Maryla wcina kostkę masła na TikToku. Kto bogatemu zabroni?
Wszyscy ci, którzy śledzą poczynania Maryli Rodowicz w sieci, wiedzą, jak wiele ma do siebie dystansu. Ale najnowsze wideo z udziałem królowej polskiej estrady nawet ich nie zostawiło obojętnym.
Maryla Rodowicz, podobnie zresztą jak Magda Gessler, świetnie odnalazła się w dobie social mediów. Mimo 75 lat na karku błyskawicznie znalazła nić porozumienia z młodszymi obserwatoriami. Sekret? Luz, dystans do siebie i swojej twórczości, poczucie humoru i otwartość. Nic dziwnego, że na samym Instagramie śledzi ją 120 tys. ludzi, którzy chętnie komentują jej kolejne publikacje.
Ale Instagram to za mało. Maryla Rodowicz ma też konto na TikToku (prawie 80 tys. obserwujących) i stosuje tę samą taktykę. Na jej profilu czytamy bowiem: "Insta mnie już nudzi, teraz czas na TikToka. Nie dam się zamrozić już nigdy".
Maryla Rodowicz o rozwodzie: "Kiedy mąż mnie opuścił, wpadłam w panikę"

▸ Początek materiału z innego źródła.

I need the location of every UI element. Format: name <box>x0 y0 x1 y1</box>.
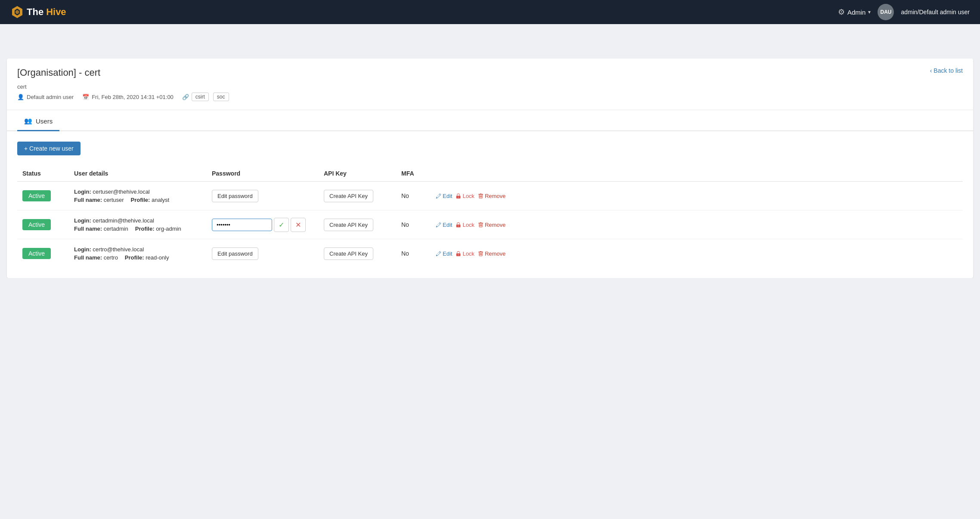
user-login: Login: certro@thehive.local <box>74 246 202 253</box>
create-api-key-button[interactable]: Create API Key <box>324 219 373 231</box>
user-fullname: Full name: certadmin <box>74 226 128 232</box>
org-user: 👤 Default admin user <box>17 94 74 100</box>
create-api-key-button[interactable]: Create API Key <box>324 247 373 260</box>
mfa-cell: No <box>396 239 431 268</box>
brand-the: The <box>27 6 43 18</box>
password-cell: Edit password <box>207 182 319 210</box>
org-user-name: Default admin user <box>27 94 74 100</box>
remove-link[interactable]: Remove <box>478 250 506 257</box>
remove-link[interactable]: Remove <box>478 193 506 199</box>
navbar-right: ⚙ Admin ▾ DAU admin/Default admin user <box>838 4 970 20</box>
admin-menu[interactable]: ⚙ Admin ▾ <box>838 7 871 17</box>
api-key-cell: Create API Key <box>319 239 396 268</box>
actions-group: Edit Lock Remove <box>436 222 958 228</box>
edit-link[interactable]: Edit <box>436 222 452 228</box>
password-cancel-button[interactable]: ✕ <box>291 218 306 232</box>
edit-icon <box>436 251 441 256</box>
actions-group: Edit Lock Remove <box>436 250 958 257</box>
admin-label: Admin <box>847 9 866 16</box>
col-header-actions <box>431 166 963 182</box>
api-key-cell: Create API Key <box>319 182 396 210</box>
user-fullname: Full name: certro <box>74 254 118 261</box>
mfa-cell: No <box>396 210 431 239</box>
edit-password-button[interactable]: Edit password <box>212 247 258 260</box>
gear-icon: ⚙ <box>838 7 845 17</box>
org-details: 👤 Default admin user 📅 Fri, Feb 28th, 20… <box>17 93 231 101</box>
mfa-cell: No <box>396 182 431 210</box>
lock-icon <box>456 222 461 228</box>
mfa-value: No <box>401 221 409 228</box>
user-details-cell: Login: certadmin@thehive.local Full name… <box>69 210 207 239</box>
lock-link[interactable]: Lock <box>456 250 474 257</box>
org-date-text: Fri, Feb 28th, 2020 14:31 +01:00 <box>92 94 174 100</box>
api-key-cell: Create API Key <box>319 210 396 239</box>
calendar-icon: 📅 <box>82 94 89 100</box>
table-row: Active Login: certadmin@thehive.local Fu… <box>17 210 963 239</box>
tab-users[interactable]: 👥 Users <box>17 112 59 131</box>
remove-link[interactable]: Remove <box>478 222 506 228</box>
password-confirm-button[interactable]: ✓ <box>274 218 289 232</box>
col-header-mfa: MFA <box>396 166 431 182</box>
lock-icon <box>456 193 461 199</box>
edit-icon <box>436 222 441 228</box>
lock-link[interactable]: Lock <box>456 193 474 199</box>
org-header: [Organisation] - cert cert 👤 Default adm… <box>7 59 973 110</box>
status-cell: Active <box>17 182 69 210</box>
table-row: Active Login: certuser@thehive.local Ful… <box>17 182 963 210</box>
user-info: admin/Default admin user <box>901 9 970 15</box>
password-cell: ✓ ✕ <box>207 210 319 239</box>
chevron-left-icon: ‹ <box>930 67 932 74</box>
user-login: Login: certuser@thehive.local <box>74 188 202 195</box>
trash-icon <box>478 251 484 256</box>
status-badge: Active <box>22 248 51 259</box>
users-section: + Create new user Status User details Pa… <box>7 131 973 278</box>
col-header-status: Status <box>17 166 69 182</box>
create-new-user-button[interactable]: + Create new user <box>17 142 81 155</box>
table-row: Active Login: certro@thehive.local Full … <box>17 239 963 268</box>
edit-link[interactable]: Edit <box>436 250 452 257</box>
col-header-password: Password <box>207 166 319 182</box>
actions-cell: Edit Lock Remove <box>431 182 963 210</box>
edit-icon <box>436 193 441 199</box>
user-login: Login: certadmin@thehive.local <box>74 217 202 224</box>
mfa-value: No <box>401 250 409 257</box>
back-to-list-text: Back to list <box>933 67 963 74</box>
edit-link[interactable]: Edit <box>436 193 452 199</box>
users-tbody: Active Login: certuser@thehive.local Ful… <box>17 182 963 268</box>
password-cell: Edit password <box>207 239 319 268</box>
hive-logo-icon <box>10 5 24 19</box>
trash-icon <box>478 222 484 228</box>
user-details-cell: Login: certuser@thehive.local Full name:… <box>69 182 207 210</box>
password-input[interactable] <box>212 219 272 231</box>
actions-cell: Edit Lock Remove <box>431 239 963 268</box>
subheader-spacer <box>0 24 980 59</box>
chevron-down-icon: ▾ <box>868 9 871 15</box>
user-fullname: Full name: certuser <box>74 197 124 203</box>
avatar: DAU <box>878 4 894 20</box>
users-table: Status User details Password API Key MFA… <box>17 166 963 268</box>
edit-password-button[interactable]: Edit password <box>212 190 258 202</box>
status-cell: Active <box>17 210 69 239</box>
user-profile: Profile: org-admin <box>135 226 181 232</box>
users-tab-icon: 👥 <box>24 117 32 125</box>
users-tab-label: Users <box>36 117 53 125</box>
col-header-api-key: API Key <box>319 166 396 182</box>
lock-icon <box>456 251 461 256</box>
tabs-section: 👥 Users <box>7 112 973 131</box>
create-api-key-button[interactable]: Create API Key <box>324 190 373 202</box>
main-card: [Organisation] - cert cert 👤 Default adm… <box>7 59 973 278</box>
org-info: [Organisation] - cert cert 👤 Default adm… <box>17 67 231 101</box>
brand-hive: Hive <box>46 6 66 18</box>
trash-icon <box>478 193 484 199</box>
org-date: 📅 Fri, Feb 28th, 2020 14:31 +01:00 <box>82 94 174 100</box>
org-title: [Organisation] - cert <box>17 67 231 78</box>
brand[interactable]: TheHive <box>10 5 66 19</box>
actions-cell: Edit Lock Remove <box>431 210 963 239</box>
col-header-user-details: User details <box>69 166 207 182</box>
status-cell: Active <box>17 239 69 268</box>
user-profile: Profile: analyst <box>131 197 170 203</box>
back-to-list-link[interactable]: ‹ Back to list <box>930 67 963 74</box>
password-input-group: ✓ ✕ <box>212 218 313 232</box>
status-badge: Active <box>22 190 51 201</box>
lock-link[interactable]: Lock <box>456 222 474 228</box>
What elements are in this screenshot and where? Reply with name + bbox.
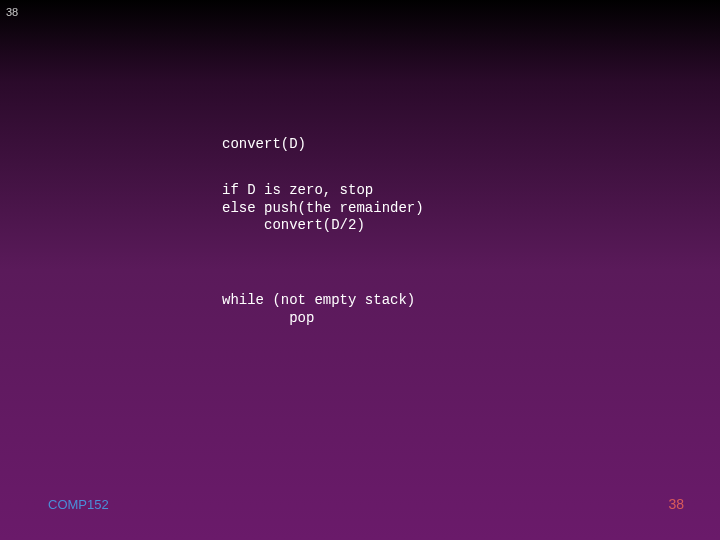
code-block-while: while (not empty stack) pop (222, 292, 415, 327)
footer-course-label: COMP152 (48, 497, 109, 512)
code-block-if-else: if D is zero, stop else push(the remaind… (222, 182, 424, 235)
slide: 38 convert(D) if D is zero, stop else pu… (0, 0, 720, 540)
code-line-convert: convert(D) (222, 136, 306, 154)
code-line-convert-recurse: convert(D/2) (222, 217, 365, 233)
code-line-if: if D is zero, stop (222, 182, 373, 198)
footer-page-number: 38 (668, 496, 684, 512)
slide-top-number: 38 (6, 6, 18, 18)
code-line-else: else push(the remainder) (222, 200, 424, 216)
code-line-pop: pop (222, 310, 314, 326)
code-line-while: while (not empty stack) (222, 292, 415, 308)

W najnowszym nagraniu Rodowicz zamieściła filmik opatrzony hashtagiem #akuku, w którym w takt muzyki pojawia się i znika, trzymając kota lub… zajadając kostkę masła niczym batonika.
To ostatnie szczególnie skonsternowało fanów, którzy z niedowierzaniem pytają w komentarzach, czy aby się nie przewidzieli. Odpowiadamy: nie, to naprawdę było masło. Ale kto bogatemu zabroni?